In Disney and Pixar’s newest film, Onward, audiences join teen brothers Ian and Barley as they embark on a quest to reunite with their dad, whom they lost at a young age. Like any great Disney and Pixar movie, this film has a great cast (including Chris Pratt and Tom Holland, just to name a few!) and is full of heart, humor, and compelling characters. As if that weren’t enough, here are four more things to look forward to when the film arrives in theaters on March 6!
From a Monster world hidden just behind our closets to a kitchen in Paris, Pixar films taken place in some pretty interesting locations. Onward, which is set in a suburban fantasy world, is no exception.
For the filmmakers on Onward, placing the film in this setting helped them create a space where there could be both possibility and scarcity, fantasy yet also familiarity. A world where, through magic, Dad could potentially come back — but also a world in which that magic would not necessarily be easy to produce. “If we had other people who knew magic in the world, Ian and Barley could easily just go down the street and ask that person to fix Dad for them, but we knew we couldn’t do that because we knew we needed the characters on the journey,” shared production designer Noah Klocek.
After several iterations, the team refined that suburban fantasy world even further, eventually settling on a style that was 70% familiar and 30% fantastic. Oftentimes, the 30% was easy to achieve, as the team soon realized that by simply placing an elf or a troll in a scene, they would instantly meet that threshold. It was balancing that out with the familiar that proved to be more difficult. To get inspiration for the familiar, the team took a research trip to Los Angeles, where they surveyed houses in the neighborhoods of Los Feliz and Frogtown and also looked at everyday mundanities like parking lots and power lines.
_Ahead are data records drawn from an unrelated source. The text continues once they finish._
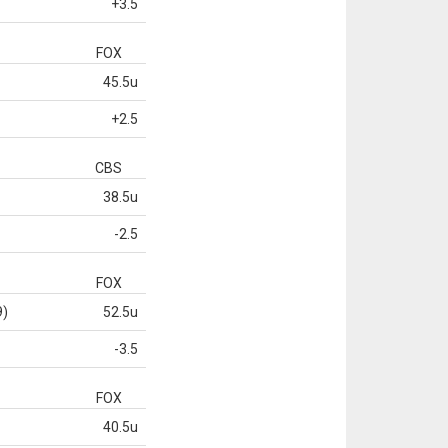
+3.5
FOX
45.5u
+2.5
CBS
38.5u
-2.5
FOX
9)
52.5u
-3.5
FOX
40.5u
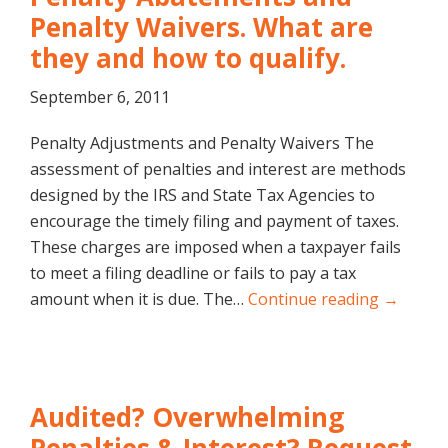
Penalty Waivers. What are
they and how to qualify.
September 6, 2011
Penalty Adjustments and Penalty Waivers The
assessment of penalties and interest are methods
designed by the IRS and State Tax Agencies to
encourage the timely filing and payment of taxes.
These charges are imposed when a taxpayer fails
to meet a filing deadline or fails to pay a tax
amount when it is due. The…
Continue reading →
Audited? Overwhelming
Another major challenge for the team was determining exactly what magic would look like in the film. We’ve all seen many a fantasy film with magical elements in the past, but how do you craft a version of magic that can both fit the tone of your tale and also be completely unique to your film?
It takes a brave soul to embark on such a quest, and luckily Pixar’s internal club The Fellowship (consisting of fantasy geeks throughout the company) were the perfect people for the task. Together with director Dan Scanlon, they determined the three essential components of a spell:
Using these components as a guide, the team was then able to move on to more features of the magic, like what a spell should be named and what magic should look like. When it came to the look, the team considered many factors, including the color of the magic, how one’s confidence can affect the shape and style of the magic, and how much space a piece of magic should take up on the screen — which came together to create the final version seen in the trailers.
Pixar is famous for their incredible Easter eggs, and Onward is no exception. Look closely while watching the film and you just might spot a troll or two or three, or nearly one in every frame! How did these trolls end up there? You can thank the Crowds team for that!
On an animated film, it’s the Crowds team’s job to populate and animate the background characters of a shot. For Onward, these included everything from elves to satyrs to goblins. The magical species that was exceptionally hard for them place were the trolls. Animation Crowds Supervisor Sequoia Blankenship shared, “When we’d put a troll in a shot, it’d be so big that it would immediately suck up all the visual oxygen of the scene.” Determined to find a way to still incorporate trolls as background characters, the team took it upon themselves to not only find the right places for the trolls in scenes with lots of characters, but also the right place for trolls in every scene. Voila! An Easter egg is born!
One of the great challenges but also great opportunities of animating Onward was determining the movements of several characters that don’t exist in our real world, like a person missing a top half, or the part-horse, part-man centaur. In these cases, the animators really had to think outside the box and use their imaginations to craft movements that felt fantastic, but not outside the realm of familiarity.
The character of Dad offered that perfect challenge. “With Dad, we really had to ask ourselves, how can pants communicate and express emotion?” shared directing animator Allison Rutland. Before the actual animation even began, the animators did several green screen tests with Scanlon to test how a pair of pants would do things like sit down, be pulled by a leash, or perhaps even do a high-five. (For that, a leg would lift to tap a hand.) The flop of Dad’s top half offered the perfect jumping-off point for scenes where they needed Dad to show a bit of sass and attitude for comedic effect. In contrast, more subtle elements like foot tapping ended up becoming effective tools for Dad to connect in heart-to-heart moments with his sons. Combine all those elements together and you’ve got a character who can be both funny, sincere, and have a true personality — and do it all as pants. In short, the power of animation!
Making a movie, let alone an animated movie, requires a lot of people to work together among a lot of moving parts. Yet when those parts come together in just the right way, it can be pure magic! Experience that magic first-hand when Onward comes to theatres March 6.